Dataset entries
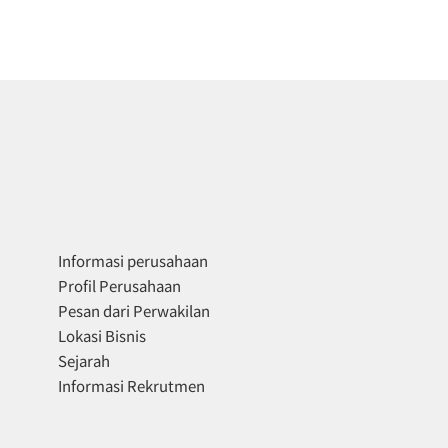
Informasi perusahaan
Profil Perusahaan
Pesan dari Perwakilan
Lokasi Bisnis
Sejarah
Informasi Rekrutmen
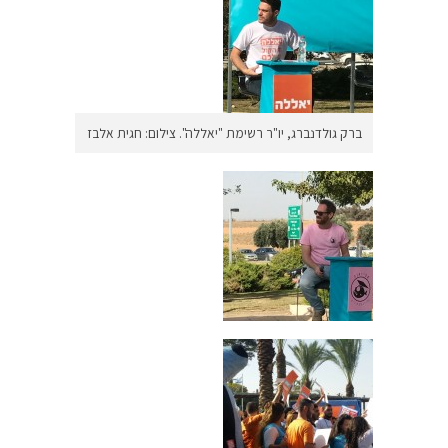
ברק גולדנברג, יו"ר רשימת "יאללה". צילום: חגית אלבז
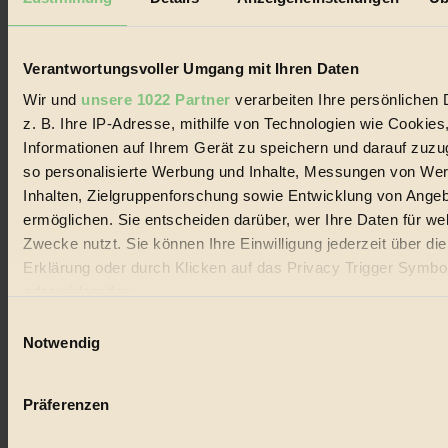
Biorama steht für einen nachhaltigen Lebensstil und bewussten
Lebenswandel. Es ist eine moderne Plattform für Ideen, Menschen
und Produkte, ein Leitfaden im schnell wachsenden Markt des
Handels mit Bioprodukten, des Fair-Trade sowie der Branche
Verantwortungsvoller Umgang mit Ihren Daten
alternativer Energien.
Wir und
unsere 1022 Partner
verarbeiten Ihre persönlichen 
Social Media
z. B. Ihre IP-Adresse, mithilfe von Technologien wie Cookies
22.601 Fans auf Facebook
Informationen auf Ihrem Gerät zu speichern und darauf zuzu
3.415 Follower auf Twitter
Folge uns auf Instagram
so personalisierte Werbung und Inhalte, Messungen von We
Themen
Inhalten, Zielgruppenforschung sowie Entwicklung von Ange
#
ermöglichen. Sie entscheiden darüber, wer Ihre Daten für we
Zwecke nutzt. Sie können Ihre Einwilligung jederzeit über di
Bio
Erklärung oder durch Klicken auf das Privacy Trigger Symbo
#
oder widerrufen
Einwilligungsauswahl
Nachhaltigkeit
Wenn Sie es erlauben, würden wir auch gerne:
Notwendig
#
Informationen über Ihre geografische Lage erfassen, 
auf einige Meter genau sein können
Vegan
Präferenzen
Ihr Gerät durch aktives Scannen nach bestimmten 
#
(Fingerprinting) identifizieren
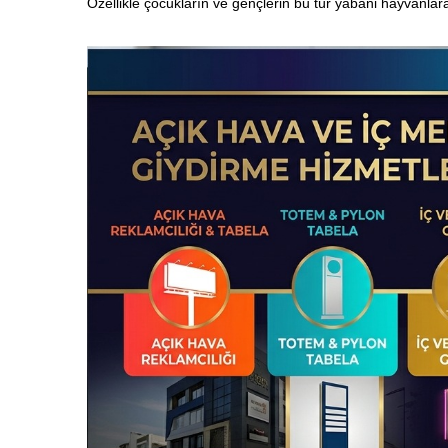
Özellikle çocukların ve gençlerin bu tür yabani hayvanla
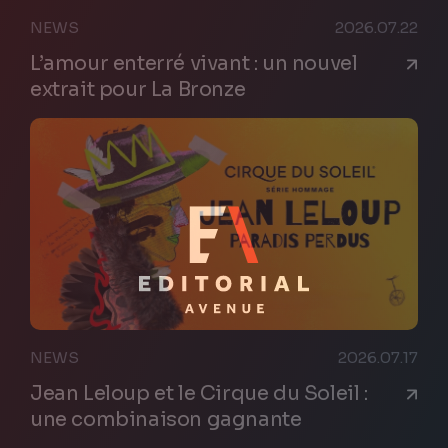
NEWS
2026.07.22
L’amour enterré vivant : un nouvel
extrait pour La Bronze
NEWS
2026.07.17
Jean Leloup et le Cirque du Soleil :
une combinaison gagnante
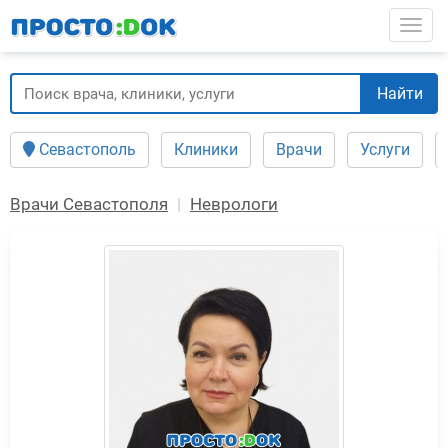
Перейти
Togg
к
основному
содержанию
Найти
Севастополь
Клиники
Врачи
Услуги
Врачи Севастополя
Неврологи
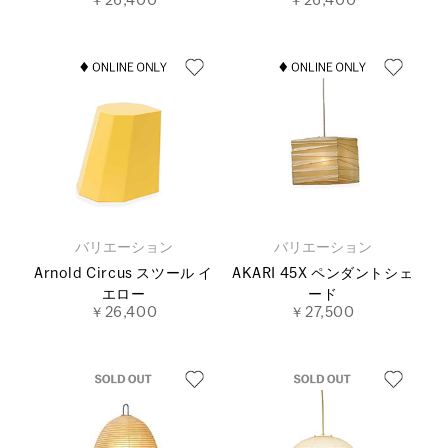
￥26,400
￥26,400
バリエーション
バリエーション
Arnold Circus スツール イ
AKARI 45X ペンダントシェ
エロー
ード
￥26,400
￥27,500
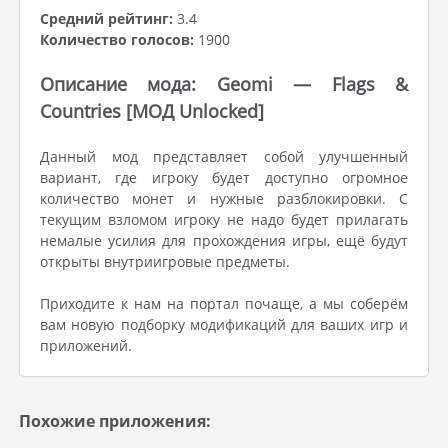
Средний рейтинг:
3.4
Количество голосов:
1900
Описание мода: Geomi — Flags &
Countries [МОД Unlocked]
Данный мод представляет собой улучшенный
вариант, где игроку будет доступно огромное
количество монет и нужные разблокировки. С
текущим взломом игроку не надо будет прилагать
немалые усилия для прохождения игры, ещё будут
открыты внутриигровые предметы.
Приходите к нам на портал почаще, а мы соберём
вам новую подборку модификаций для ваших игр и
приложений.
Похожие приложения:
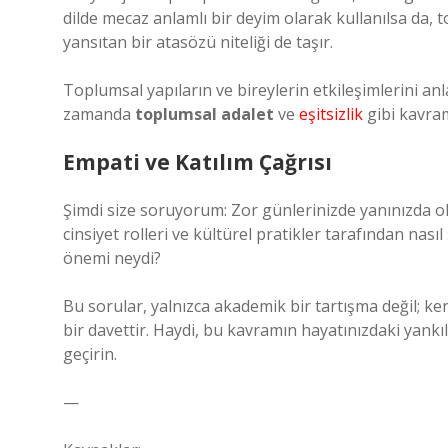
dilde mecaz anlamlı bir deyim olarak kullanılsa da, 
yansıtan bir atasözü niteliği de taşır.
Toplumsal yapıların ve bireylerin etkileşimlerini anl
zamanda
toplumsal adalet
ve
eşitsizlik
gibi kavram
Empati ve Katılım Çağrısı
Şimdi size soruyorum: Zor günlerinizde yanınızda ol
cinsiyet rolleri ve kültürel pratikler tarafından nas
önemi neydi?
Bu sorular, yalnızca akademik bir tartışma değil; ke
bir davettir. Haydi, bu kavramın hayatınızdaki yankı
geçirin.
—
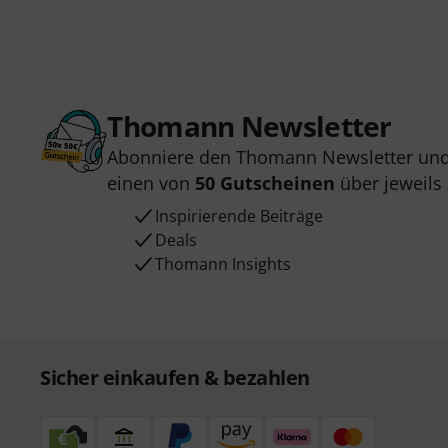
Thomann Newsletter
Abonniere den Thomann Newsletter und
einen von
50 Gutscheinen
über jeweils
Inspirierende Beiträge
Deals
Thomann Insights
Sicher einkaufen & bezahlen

Exercise requirements
Within the entries, find all lines that contain "игроку" and copy each one.

Exercise output
вариант, где игроку будет доступно огромное
текущим взломом игроку не надо будет прилагать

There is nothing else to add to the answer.